Video: Temporal Prediction
Frame 1, 2, 3 → [model] → Predict Frame 4
Video provides free supervision through time.
Audio: Wav2Vec
Audio waveform → [mask portions] → Predict masked audio
Same principle, different modality.
Why This Works
Learning Structure
By predicting masked content, models learn:
- Syntax and semantics (language)
- Visual patterns and objects (images)
- Physical dynamics (video)
Abundant Data
Self-supervised learning scales with data:
More data → Better representations → Better downstream performance
No labeling bottleneck.
Transfer Learning
Pre-train once, fine-tune many times:
# Step 1: Self-supervised pre-training on huge dataset
base_model = pretrain_self_supervised(internet_data)
# Step 2: Fine-tune on small labeled dataset
classifier = finetune(base_model, small_labeled_data)
Results
Language
| Model | Pre-training | Downstream Tasks |
|---|---|---|
| BERT | Masked LM | SOTA on 11 NLP tasks |
| GPT-3 | Next word | Few-shot everything |
| T5 | Span prediction | Generation + classification |
Vision
| Model | Approach | ImageNet Accuracy |
|---|---|---|
| SimCLR | Contrastive | 76.5% (linear probe) |
| BYOL | Non-contrastive | 79.6% |
| MAE | Masked autoencoder | 87.8% (fine-tuned) |
Self-supervised now matches supervised pre-training.
The Path Forward
Yann LeCun’s View
LeCun argues supervised learning is a dead end for general intelligence:
Supervised: Learn from 10^4 labeled examples
Self-supervised: Learn from 10^12 unlabeled examples
Which scales to human-level understanding?
Energy-Based Models
LeCun proposes energy-based models for prediction:
- Predict compatible futures
- Multiple valid predictions allowed
- More robust learning
World Models
Self-supervised learning enables “world models”:
Observation → [World Model] → Prediction of next state
Like humans:
- Predict consequences of actions
- Plan by imagining futures
- Learn from observation
Practical Applications (2021)
NLP
BERT, GPT, and variants dominate:
- Sentiment analysis
- Question answering
- Text generation
- Translation
Computer Vision
Still catching up, but:
- Few-shot learning improved
- Medical imaging with limited labels
- Robotics perception
Speech
Wav2Vec enables:
- Low-resource language ASR
- Accent robustness
- Multilingual transfer
Implementation
Using Pre-trained Models
from transformers import AutoModel, AutoTokenizer
# Self-supervised pre-trained model
model = AutoModel.from_pretrained('bert-base-uncased')
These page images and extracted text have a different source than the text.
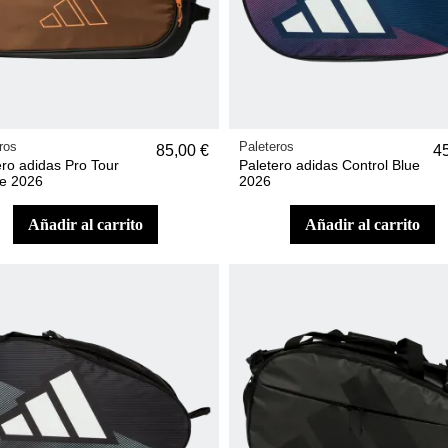
ros
Paleteros
85,00 €
4
ero adidas Pro Tour
Paletero adidas Control Blue
e 2026
2026
añadir al carrito
añadir al carrito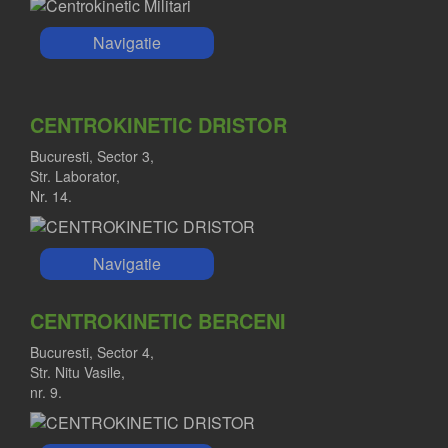
Navigatie
CENTROKINETIC DRISTOR
Bucuresti, Sector 3,
Str. Laborator,
Nr. 14.
Navigatie
CENTROKINETIC BERCENI
Bucuresti, Sector 4,
Str. Nitu Vasile,
nr. 9.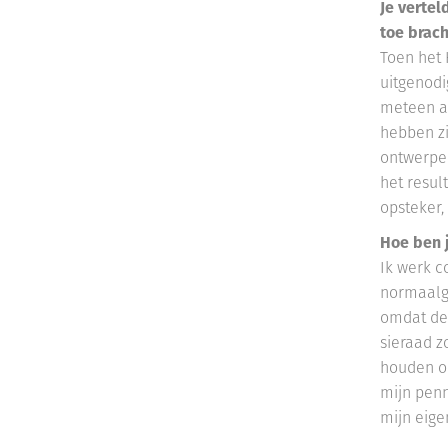
Je vertel
toe brac
Toen het 
uitgenodi
meteen aa
hebben zi
ontwerpen
het resul
opsteker,
Hoe ben j
Ik werk c
normaalge
omdat de 
sieraad z
houden om
mijn penn
mijn eige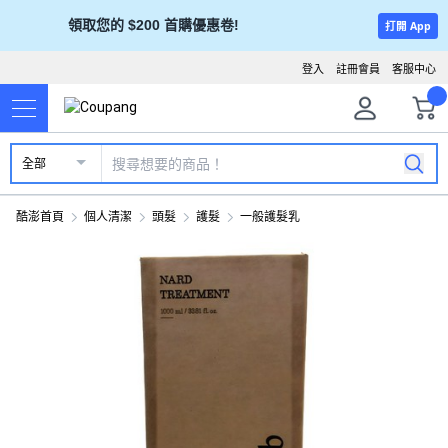
領取您的 $200 首購優惠卷!
打開 App
登入
註冊會員
客服中心
全部
酷澎首頁
個人清潔
頭髮
護髮
一般護髮乳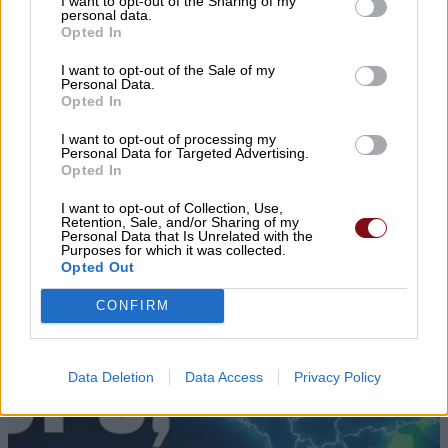
I want to opt-out of the Sharing of my
personal data.
Opted In
I want to opt-out of the Sale of my
Personal Data.
Opted In
I want to opt-out of processing my
▌ΤΕΛΕΥΤΑΙΑ ΝΕΑ
Personal Data for Targeted Advertising.
Opted In
I want to opt-out of Collection, Use,
Retention, Sale, and/or Sharing of my
Personal Data that Is Unrelated with the
Purposes for which it was collected.
Opted Out
CONFIRM
Data Deletion
Data Access
Privacy Policy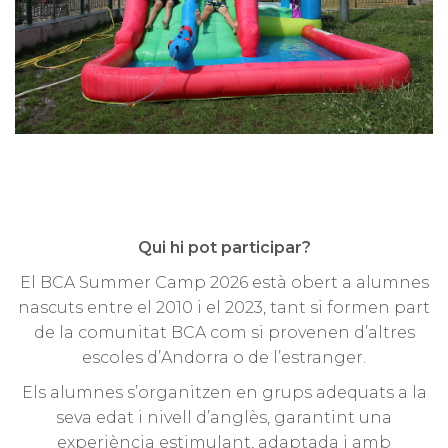
Qui hi pot participar?
El BCA Summer Camp 2026 està obert a alumnes
nascuts entre el 2010 i el 2023, tant si formen part
de la comunitat BCA com si provenen d’altres
escoles d’Andorra o de l’estranger.
Els alumnes s’organitzen en grups adequats a la
seva edat i nivell d’anglès, garantint una
experiència estimulant, adaptada i amb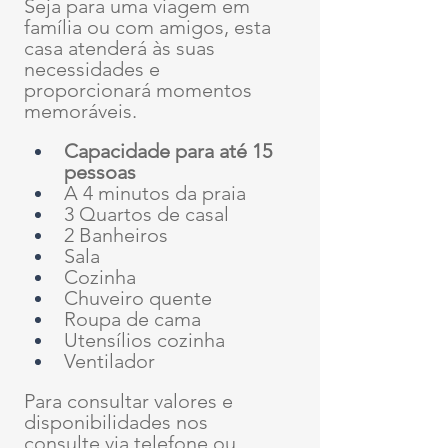
Seja para uma viagem em 
família ou com amigos, esta 
casa atenderá às suas 
necessidades e 
proporcionará momentos 
memoráveis.
Capacidade para até 15 
pessoas
A 4 minutos da praia
3 Quartos de casal
2 Banheiros
Sala
Cozinha
Chuveiro quente
Roupa de cama
Utensílios cozinha
Ventilador
Para consultar valores e 
disponibilidades nos 
consulte via telefone ou 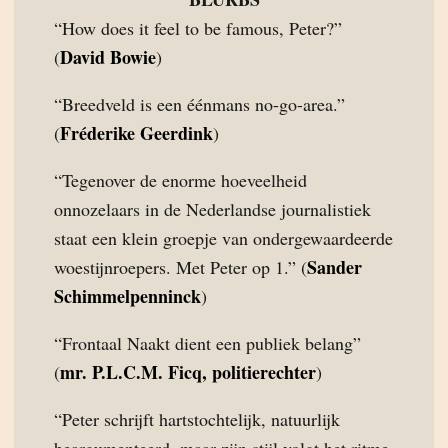
“How does it feel to be famous, Peter?”
David Bowie
(
)
“Breedveld is een éénmans no-go-area.”
Fréderike Geerdink
(
)
“Tegenover de enorme hoeveelheid
onnozelaars in de Nederlandse journalistiek
staat een klein groepje van ondergewaardeerde
Sander
woestijnroepers. Met Peter op 1.” (
Schimmelpenninck
)
“Frontaal Naakt dient een publiek belang”
mr. P.L.C.M. Ficq, politierechter
(
)
“Peter schrijft hartstochtelijk, natuurlijk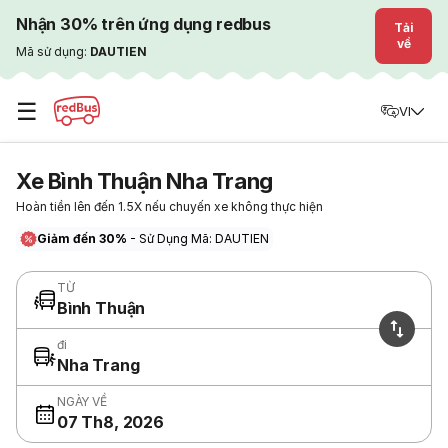
Nhận 30% trên ứng dụng redbus
Tải
về
Mã sử dụng:
DAUTIEN
☰
VI
Xe Bình Thuận Nha Trang
Hoàn tiền lên đến 1.5X nếu chuyến xe không thực hiện
Giảm đến 30%
- Sử Dụng Mã: DAUTIEN
TỪ
Bình Thuận
đi
Nha Trang
NGÀY VỀ
07 Th8, 2026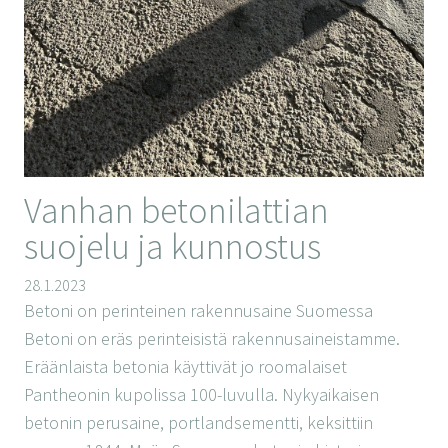
Vanhan betonilattian
suojelu ja kunnostus
28.1.2023
Betoni on perinteinen rakennusaine Suomessa
Betoni on eräs perinteisistä rakennusaineistamme.
Eräänlaista betonia käyttivät jo roomalaiset
Pantheonin kupolissa 100-luvulla. Nykyaikaisen
betonin perusaine, portlandsementti, keksittiin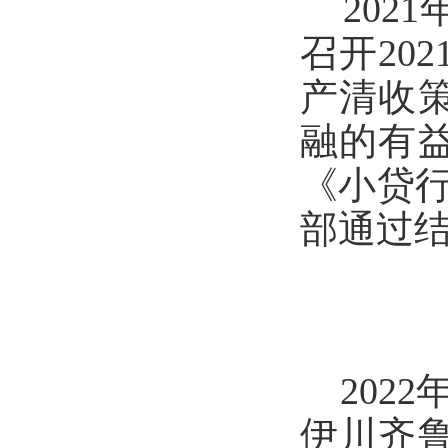
202
召开20
产清收
融的有
《小贷
部通过
202
伊川齐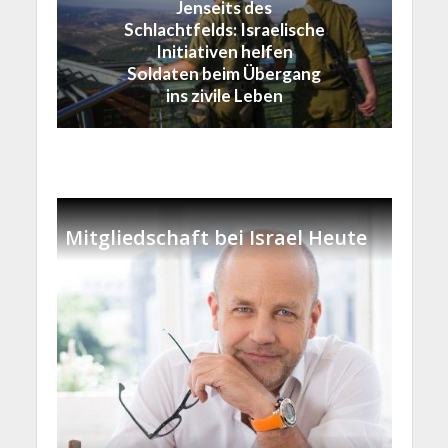
Jenseits des
Schlachtfelds: Israelische
Initiativen helfen
Soldaten beim Übergang
ins zivile Leben
Mitgliedschaft bei Israel Heute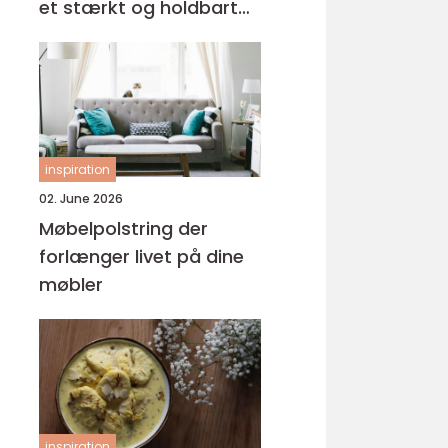
et stærkt og holdbart
tag
inspiration
02. June 2026
Møbelpolstring der
forlænger livet på dine
møbler
inspiration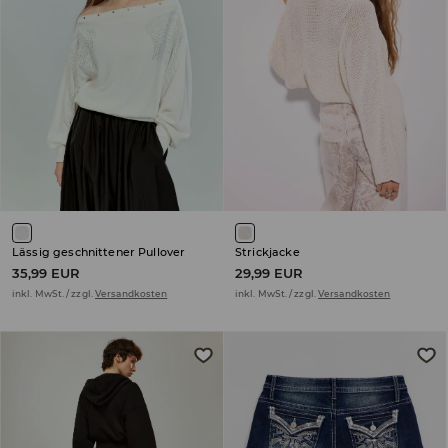
Lässig geschnittener Pullover
Strickjacke
35,99 EUR
29,99 EUR
inkl. MwSt. / zzgl.
Versandkosten
inkl. MwSt. / zzgl.
Versandkosten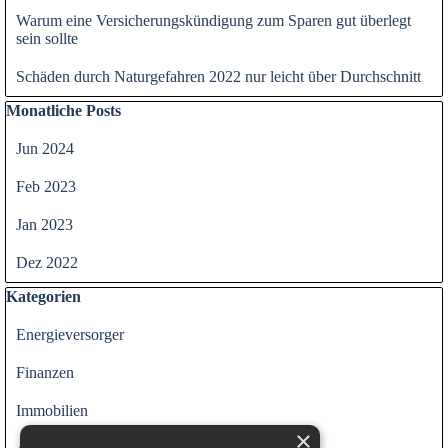
Warum eine Versicherungskündigung zum Sparen gut überlegt
sein sollte
Schäden durch Naturgefahren 2022 nur leicht über Durchschnitt
Block überspringen Monatliche Posts
Monatliche Posts
Jun 2024
Feb 2023
Jan 2023
Dez 2022
Block überspringen Kategorien
Kategorien
Energieversorger
Finanzen
Immobilien
×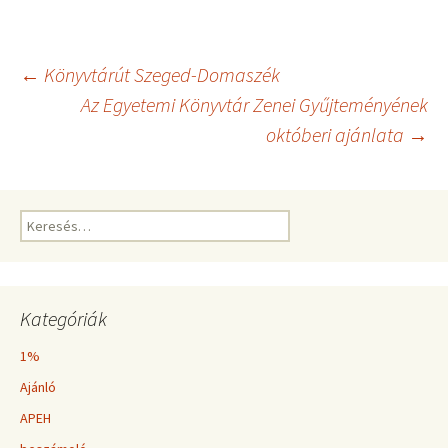
Bejegyzés
←
Könyvtárút Szeged-Domaszék
Az Egyetemi Könyvtár Zenei Gyűjteményének
októberi ajánlata
→
navigáció
Keresés:
Kategóriák
1%
Ajánló
APEH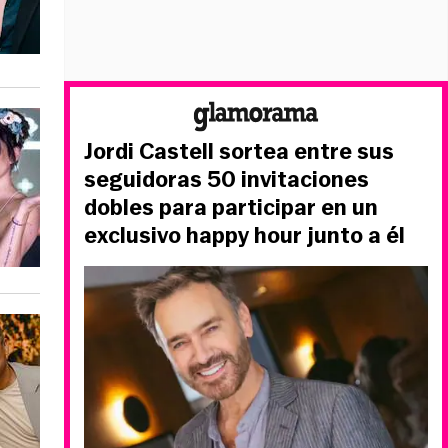
Jordi Castell sortea entre sus
seguidoras 50 invitaciones
dobles para participar en un
exclusivo happy hour junto a él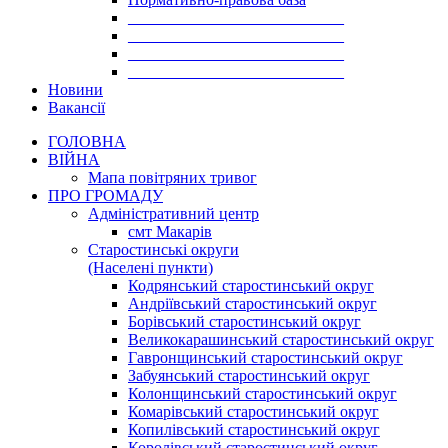
___________________________
___________________________
___________________________
___________________________
Новини
Вакансії
ГОЛОВНА
ВІЙНА
Мапа повітряних тривог
ПРО ГРОМАДУ
Aдміністративний центр
смт Макарів
Старостинські округи
(Населені пункти)
Кодрянський старостинський округ
Андріївський старостинський округ
Борівський старостинський округ
Великокарашинський старостинський округ
Гавронщинський старостинський округ
Забуянський старостинський округ
Колонщинський старостинський округ
Комарівський старостинський округ
Копилівський старостинський округ
Королівський старостинський округ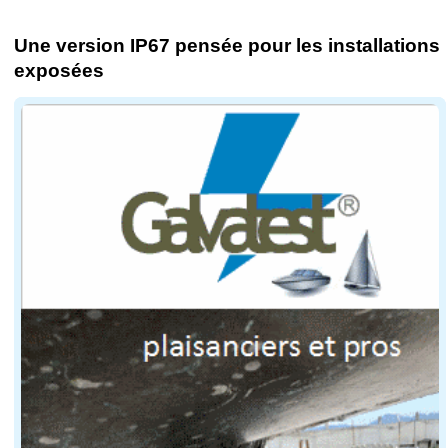
Une version IP67 pensée pour les installations
exposées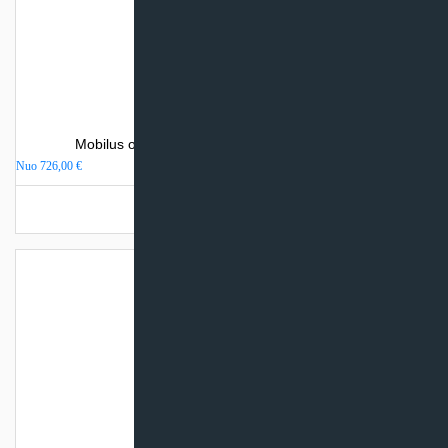
Mobilus oro kondicionierius Electrolux AIR LINE
Nuo
726,00
€
Turime sandėlyje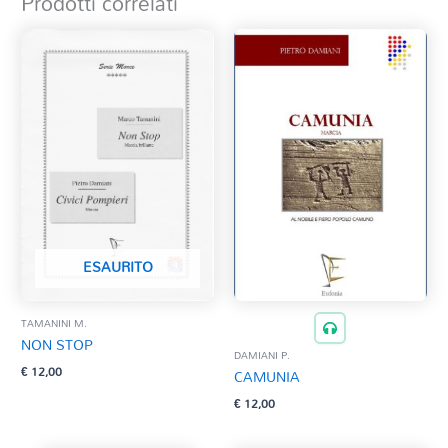
Prodotti correlati
ESAURITO
TAMANINI M.
NON STOP
DAMIANI P.
€
12,00
CAMUNIA
€
12,00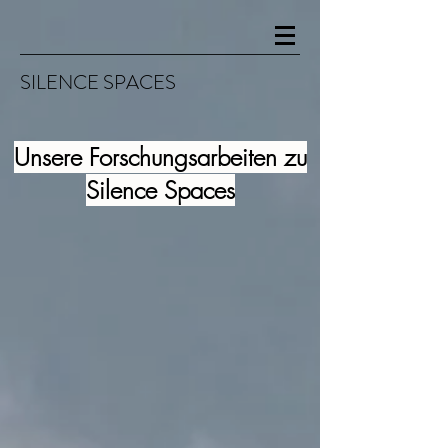
SILENCE SPA
CES
Unsere Forschungsarbeiten zu
Silence Spaces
tokenizer = AutoTokenizer.from_pretrained('bert-base-uncased')
# Get embeddings for downstream use
inputs = tokenizer("Hello world", return_tensors="pt")
outputs = model(**inputs)
embeddings = outputs.last_hidden_state
Training Your Own (Simplified)
import torch.nn as nn
class SimpleCLR(nn.Module):
def __init__(self, encoder):
super().__init__()
self.encoder = encoder
self.projector = nn.Sequential(
nn.Linear(2048, 512),
nn.ReLU(),
nn.Linear(512, 128)
)
def forward(self, x1, x2):
z1 = self.projector(self.encoder(x1))
z2 = self.projector(self.encoder(x2))
return contrastive_loss(z1, z2)
Challenges
Compute Requirements
Self-supervised models need:
- Massive datasets
- Extensive compute
- Careful hyperparameter tuning
Evaluation
How do you evaluate without labels?
- Linear probe accuracy
- Transfer learning performance
- Downstream task benchmarks
Not a Silver Bullet
Still need labeled data for:
- Domain-specific tasks
- Safety-critical applications
- Fine-grained distinctions
Final Thoughts
Self-supervised learning is how AI will learn from the world’s data. The labels were always there—in the structure of the data itself.
Watch this space. The future of AI isn’t labeled.
The best supervisor is the data itself.